[Start of Attachment]
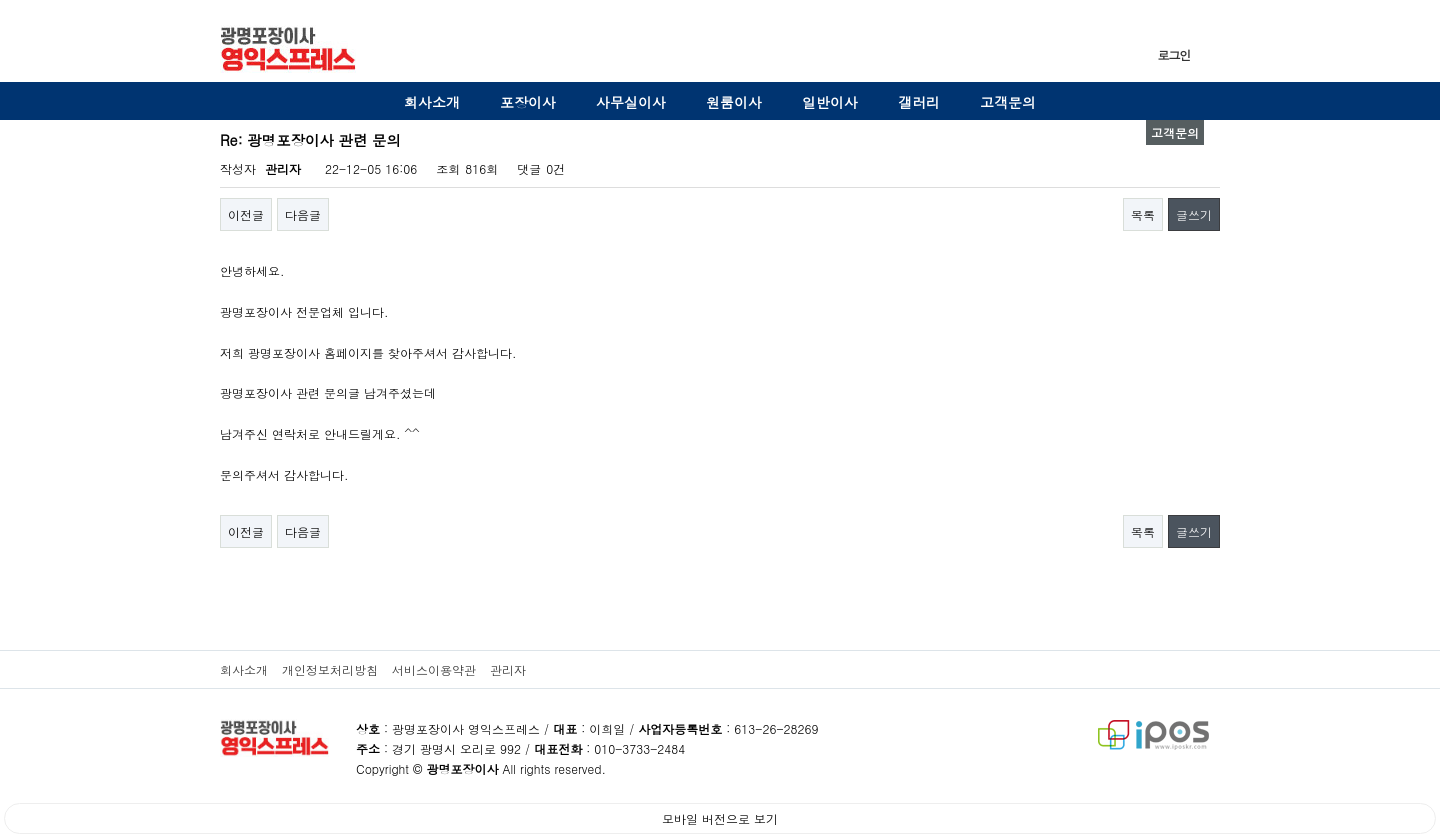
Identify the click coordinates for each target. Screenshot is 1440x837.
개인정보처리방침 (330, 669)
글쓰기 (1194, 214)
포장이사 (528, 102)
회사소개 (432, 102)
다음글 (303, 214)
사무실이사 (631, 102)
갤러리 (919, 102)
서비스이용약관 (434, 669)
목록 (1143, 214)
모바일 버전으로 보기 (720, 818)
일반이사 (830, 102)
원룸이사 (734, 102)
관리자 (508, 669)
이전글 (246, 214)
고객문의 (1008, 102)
[End of Attachment]
[Start of Attachment]
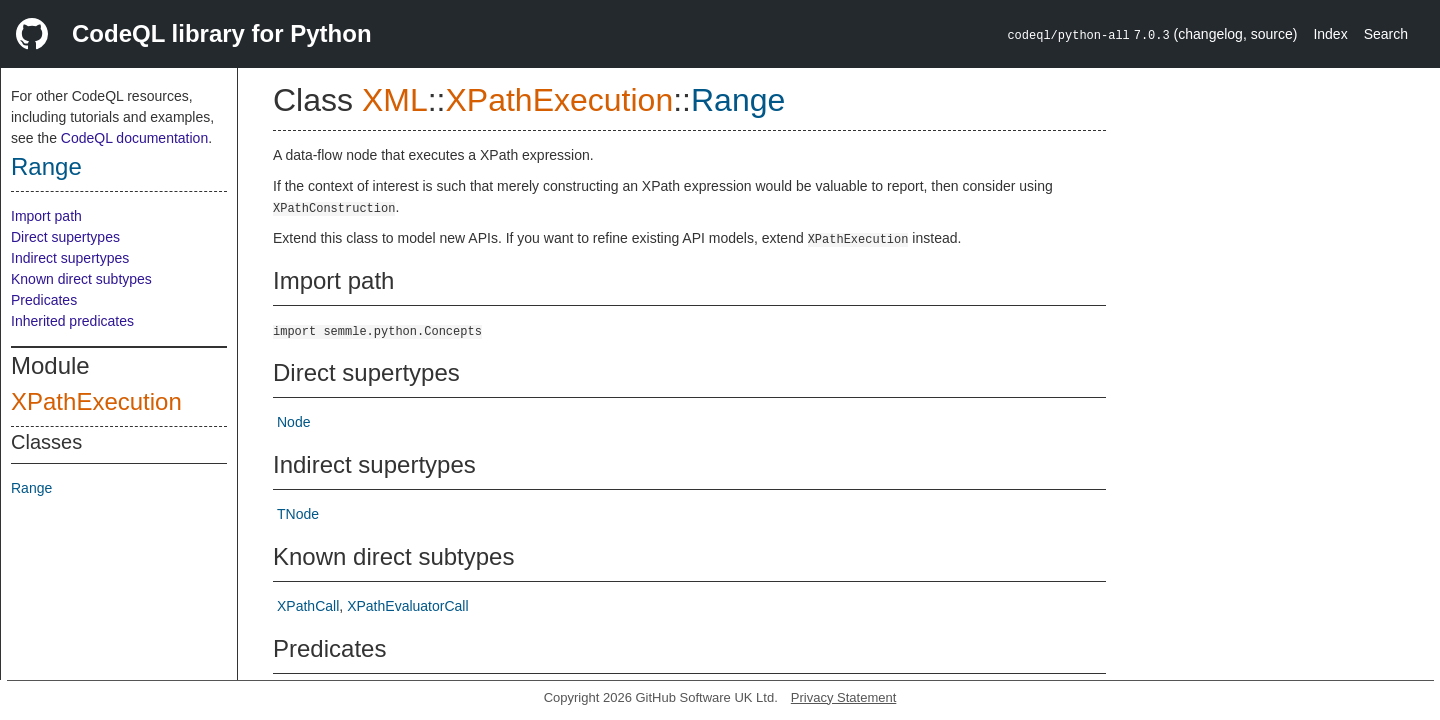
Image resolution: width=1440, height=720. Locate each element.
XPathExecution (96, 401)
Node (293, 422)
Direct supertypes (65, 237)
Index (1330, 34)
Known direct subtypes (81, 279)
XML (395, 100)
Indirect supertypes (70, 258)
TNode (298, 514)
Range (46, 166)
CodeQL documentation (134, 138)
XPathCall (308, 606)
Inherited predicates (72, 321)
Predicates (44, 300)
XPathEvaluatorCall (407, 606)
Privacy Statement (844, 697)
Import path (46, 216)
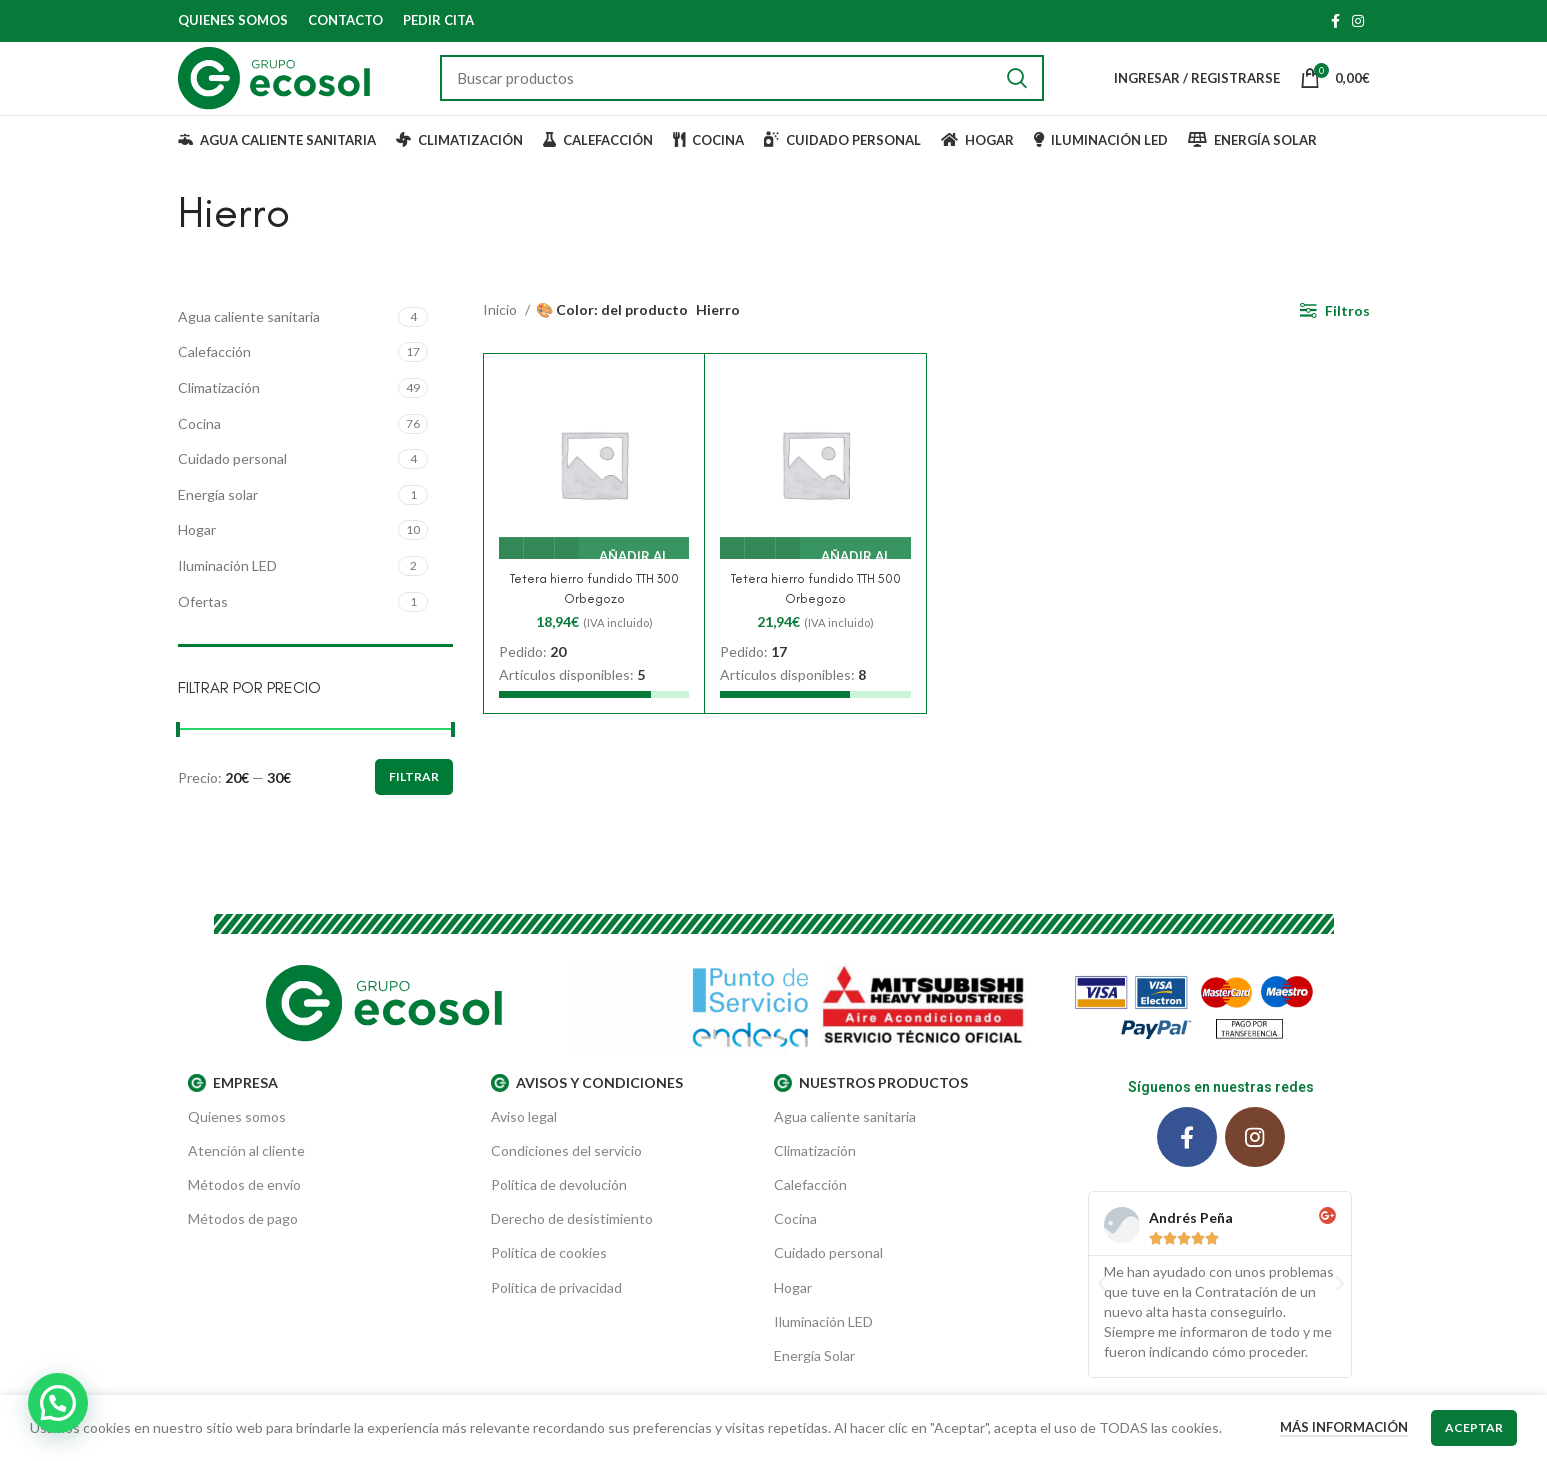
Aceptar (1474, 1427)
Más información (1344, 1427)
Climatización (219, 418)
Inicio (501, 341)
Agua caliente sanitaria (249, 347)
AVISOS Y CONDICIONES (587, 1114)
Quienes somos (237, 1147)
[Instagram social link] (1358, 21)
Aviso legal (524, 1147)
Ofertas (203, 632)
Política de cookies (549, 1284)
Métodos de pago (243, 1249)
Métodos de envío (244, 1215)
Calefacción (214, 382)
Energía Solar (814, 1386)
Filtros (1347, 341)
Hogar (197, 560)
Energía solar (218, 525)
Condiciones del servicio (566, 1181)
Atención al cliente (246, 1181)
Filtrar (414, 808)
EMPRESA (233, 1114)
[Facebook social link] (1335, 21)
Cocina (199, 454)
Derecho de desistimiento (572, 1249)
[End of Attachment]
[Start of Attachment]
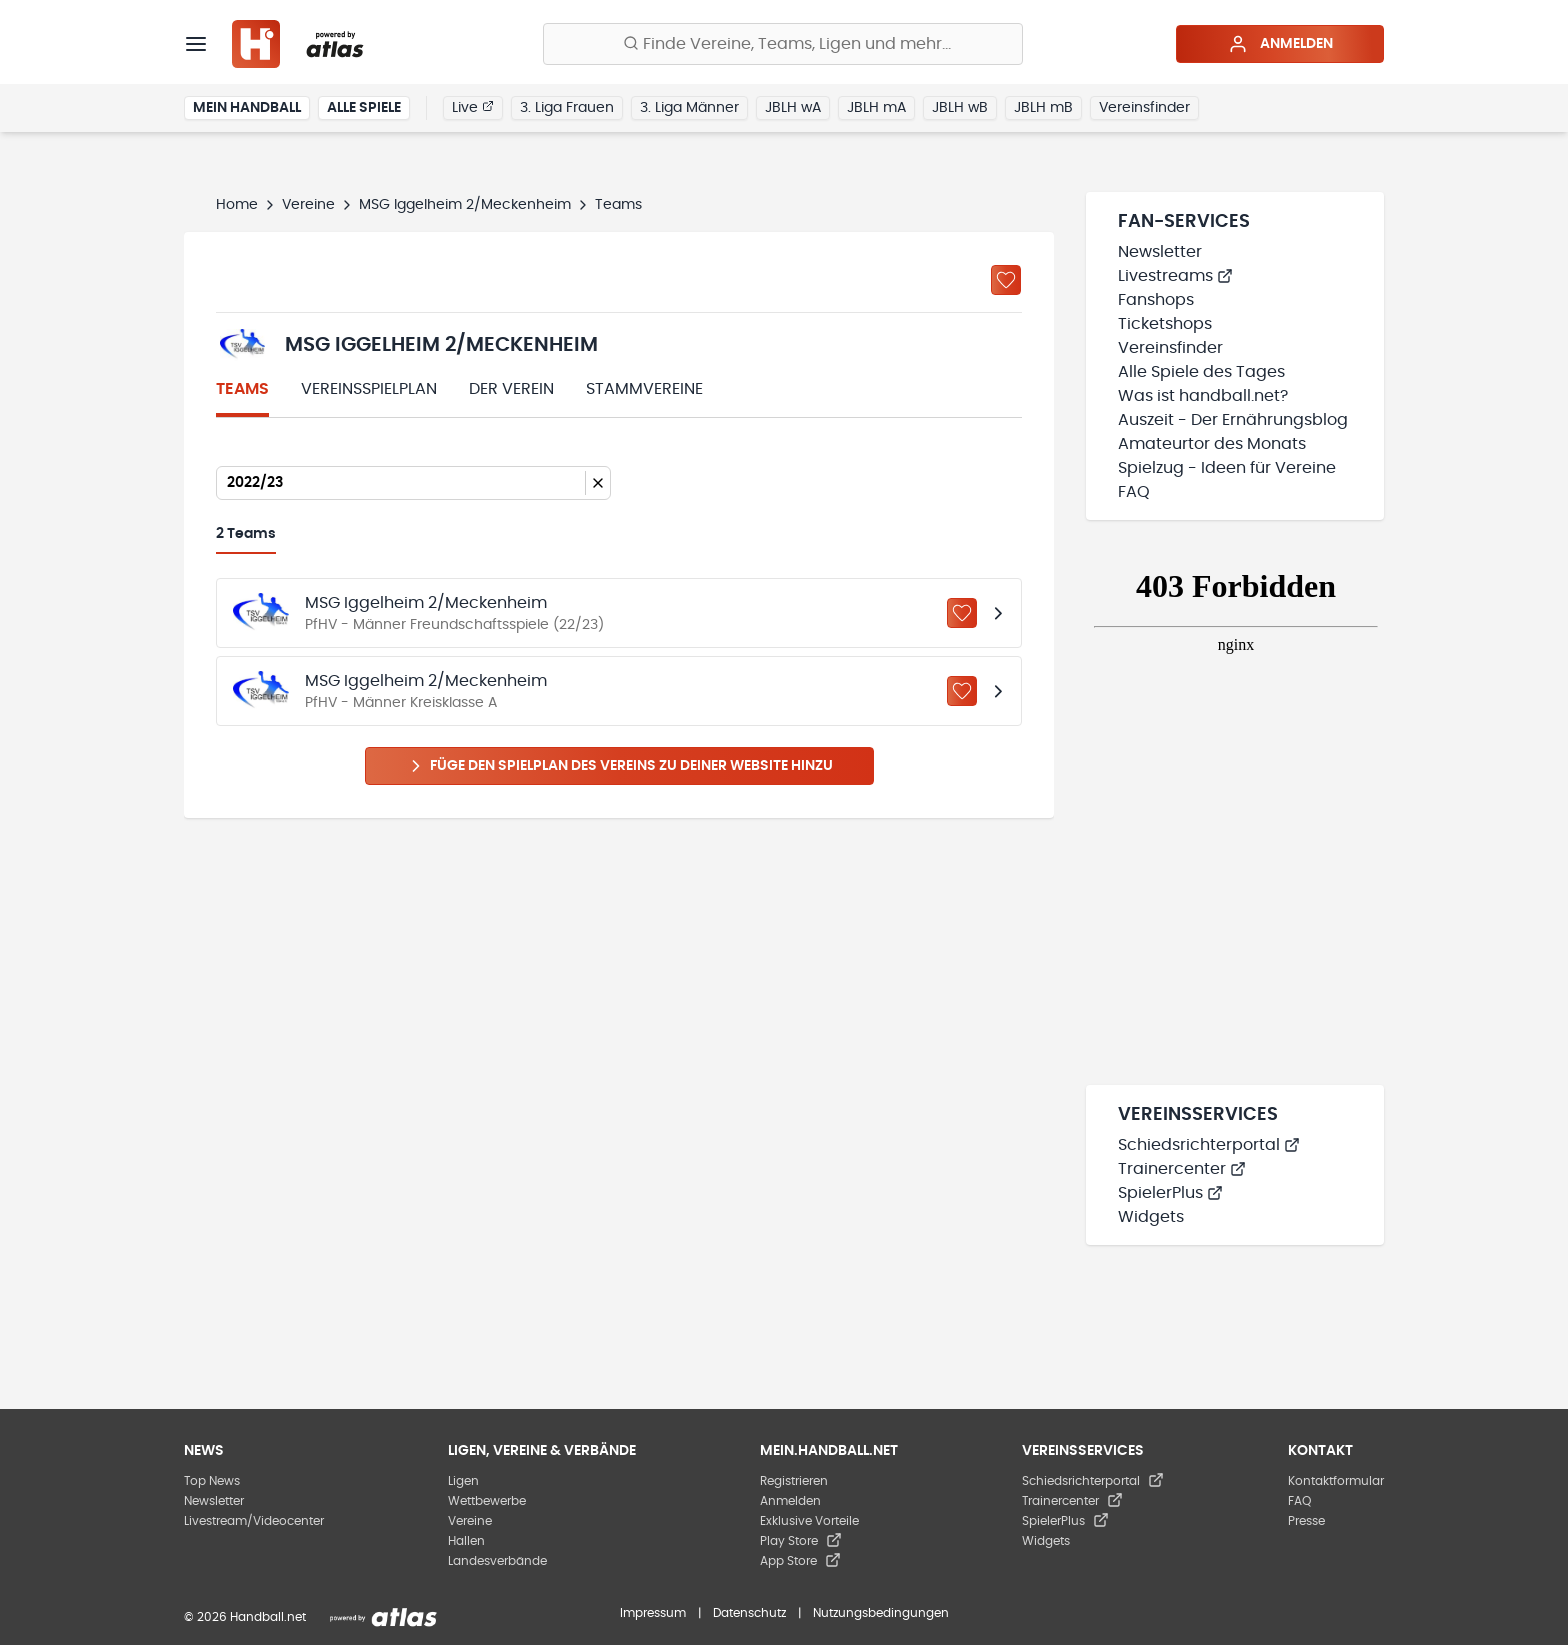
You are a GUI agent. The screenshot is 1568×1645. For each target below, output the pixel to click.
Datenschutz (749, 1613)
[End of Attachment]
What you are asked to do
Could you repeat exactly the lines in the listing above from the one with "Identify the click" down to the one with "관리자 (508, 669)"? Include both of those lines.

Task output
Identify the click coordinates for each target. Screenshot is 1440x837.
개인정보처리방침 (330, 669)
글쓰기 (1194, 214)
포장이사 (528, 102)
회사소개 (432, 102)
다음글 (303, 214)
사무실이사 (631, 102)
갤러리 (919, 102)
서비스이용약관 (434, 669)
목록 (1143, 214)
모바일 버전으로 보기 (720, 818)
일반이사 (830, 102)
원룸이사 (734, 102)
관리자 (508, 669)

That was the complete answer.